(Page images and extracted text)
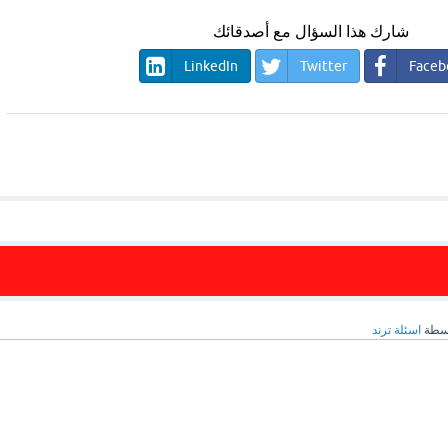
شارك هذا السؤال مع أصدقائك
LinkedIn
Twitter
Faceb
سطة
اسئلة ترند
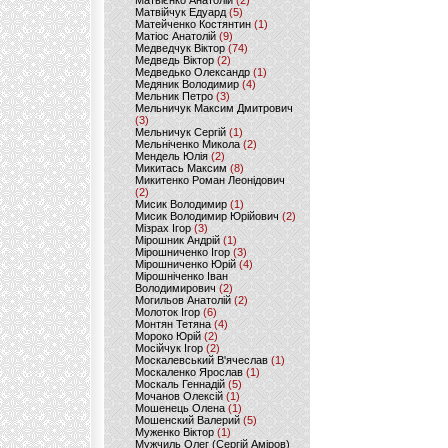
Матвієнко Анатолій
(2)
Матвійчук Едуард
(5)
Матейченко Костянтин
(1)
Матіос Анатолій
(9)
Медведчук Віктор
(74)
Медведь Віктор
(2)
Медведько Олександр
(1)
Медяник Володимир
(4)
Мельник Петро
(3)
Мельничук Максим Дмитрович
(3)
Мельничук Сергій
(1)
Мельніченко Микола
(2)
Мендель Юлія
(2)
Микитась Максим
(8)
Микитенко Роман Леонідович
(2)
Мисик Володимир
(1)
Мисик Володимир Юрійович
(2)
Мізрах Ігор
(3)
Мірошник Андрій
(1)
Мірошниченко Ігор
(3)
Мірошниченко Юрій
(4)
Мірошніченко Іван
Володимирович
(2)
Могильов Анатолій
(2)
Молоток Ігор
(6)
Монтян Тетяна
(4)
Мороко Юрій
(2)
Мосійчук Ігор
(2)
Москалевський В'ячеслав
(1)
Москаленко Ярослав
(1)
Москаль Геннадій
(5)
Мочанов Олексій
(1)
Мошенець Олена
(1)
Мошенский Валерий
(5)
Муженко Віктор
(1)
Мужчиль Олег (Сергій Аміров)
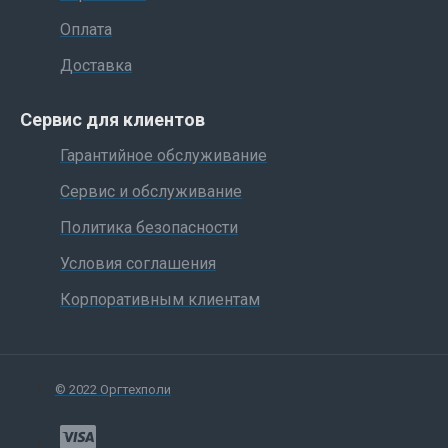
Оплата
Доставка
Сервис для клиентов
Гарантийное обслуживание
Сервис и обслуживание
Политика безопасности
Условия соглашения
Корпоративным клиентам
© 2022 Оргтехполи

→ **Task directions**:
The entries must be written out again unchanged. Images are to be left out.

→ **Result of the task**:
شارك هذا السؤال مع أصدقائك
LinkedIn
Twitter
Faceb
سطة
اسئلة ترند
Матвієнко Анатолій
(2)
Матвійчук Едуард
(5)
Матейченко Костянтин
(1)
Матіос Анатолій
(9)
Медведчук Віктор
(74)
Медведь Віктор
(2)
Медведько Олександр
(1)
Медяник Володимир
(4)
Мельник Петро
(3)
Мельничук Максим Дмитрович
(3)
Мельничук Сергій
(1)
Мельніченко Микола
(2)
Мендель Юлія
(2)
Микитась Максим
(8)
Микитенко Роман Леонідович
(2)
Мисик Володимир
(1)
Мисик Володимир Юрійович
(2)
Мізрах Ігор
(3)
Мірошник Андрій
(1)
Мірошниченко Ігор
(3)
Мірошниченко Юрій
(4)
Мірошніченко Іван
Володимирович
(2)
Могильов Анатолій
(2)
Молоток Ігор
(6)
Монтян Тетяна
(4)
Мороко Юрій
(2)
Мосійчук Ігор
(2)
Москалевський В'ячеслав
(1)
Москаленко Ярослав
(1)
Москаль Геннадій
(5)
Мочанов Олексій
(1)
Мошенець Олена
(1)
Мошенский Валерий
(5)
Муженко Віктор
(1)
Мужчиль Олег (Сергій Аміров)
Оплата
Доставка
Сервис для клиентов
Гарантийное обслуживание
Сервис и обслуживание
Политика безопасности
Условия соглашения
Корпоративным клиентам
© 2022 Оргтехполи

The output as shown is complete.